In the twenty-first century, nursing homes have become a standard form of care for the most aged and incapacitated persons. Nearly 6 percent of older adults are sheltered in residential facilities that provide a wide range of care. Yet such institutions have not always existed; rather, their history and development reflect relatively recent demographic and political realities that shape the experience of growing old. Before the nineteenth century, no age-restricted institutions existed for long-term care. Rather, elderly individuals who needed shelter because of incapacity, impoverishment, or family isolation often ended their days in an almshouse. Placed alongside the insane, the inebriated, or the homeless, they were simply categorized as part of the community's most needy recipients.

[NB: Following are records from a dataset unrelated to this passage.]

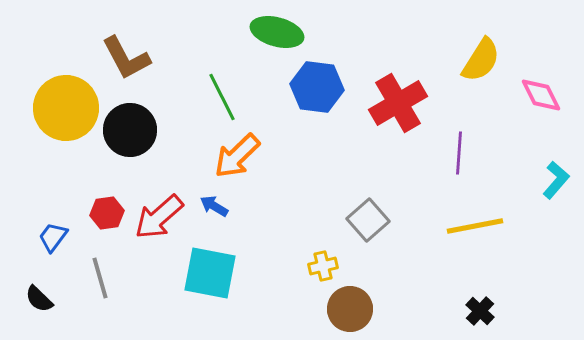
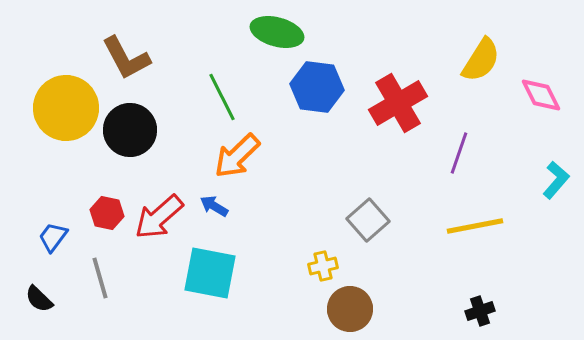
purple line: rotated 15 degrees clockwise
red hexagon: rotated 20 degrees clockwise
black cross: rotated 28 degrees clockwise
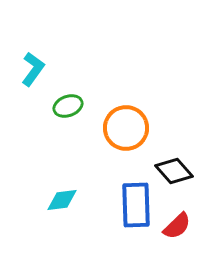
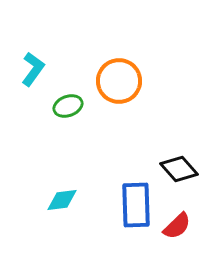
orange circle: moved 7 px left, 47 px up
black diamond: moved 5 px right, 2 px up
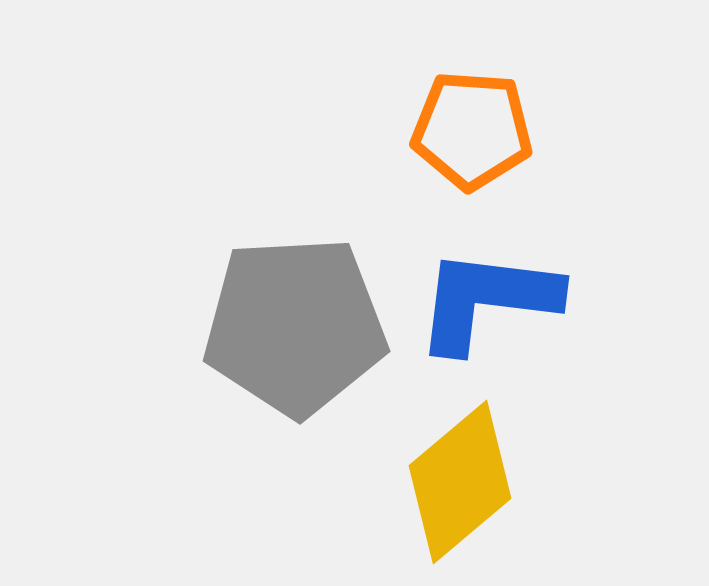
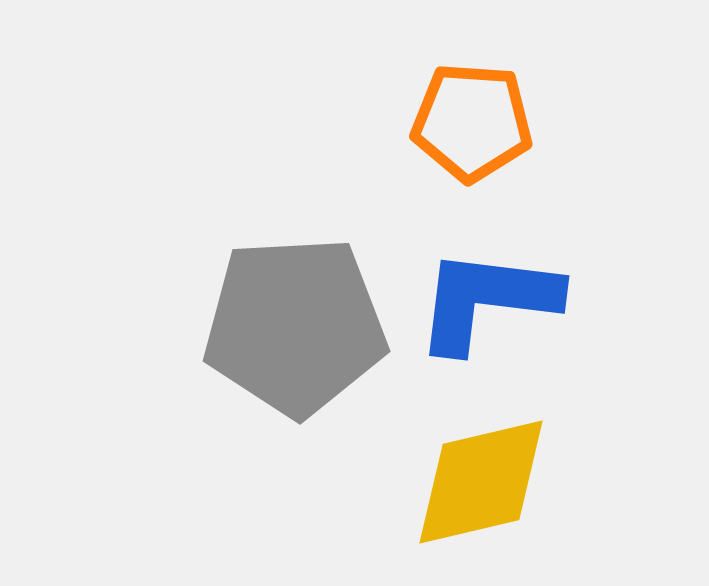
orange pentagon: moved 8 px up
yellow diamond: moved 21 px right; rotated 27 degrees clockwise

In the beginning of the nineteenth century, women's and church groups began to establish special homes for the elderly persons. Often concerned that worthy individuals of their own ethnic or religious background might end their days alongside the most despised society, they established—as the founder of Boston's Home for Aged Women (1850), explained—a haven for those who were "bone of our bone, and flesh of our flesh" (Haber and Gratton, p. 130). Advocates for these asylums contrasted their benevolent care with the horrors of those who were relegated to the almshouse. "We were grateful," wrote the organizers of Philadelphia's Indigent Widows' and Single Women's Society, one of the nation's earliest old age homes, in 1823, "that through the indulgence of Divine Providence, our efforts have, in some degree, been successful, and have preserved many who once lived respectfully from becoming residents of the Alms House" (Haber and Gratton, p. 130).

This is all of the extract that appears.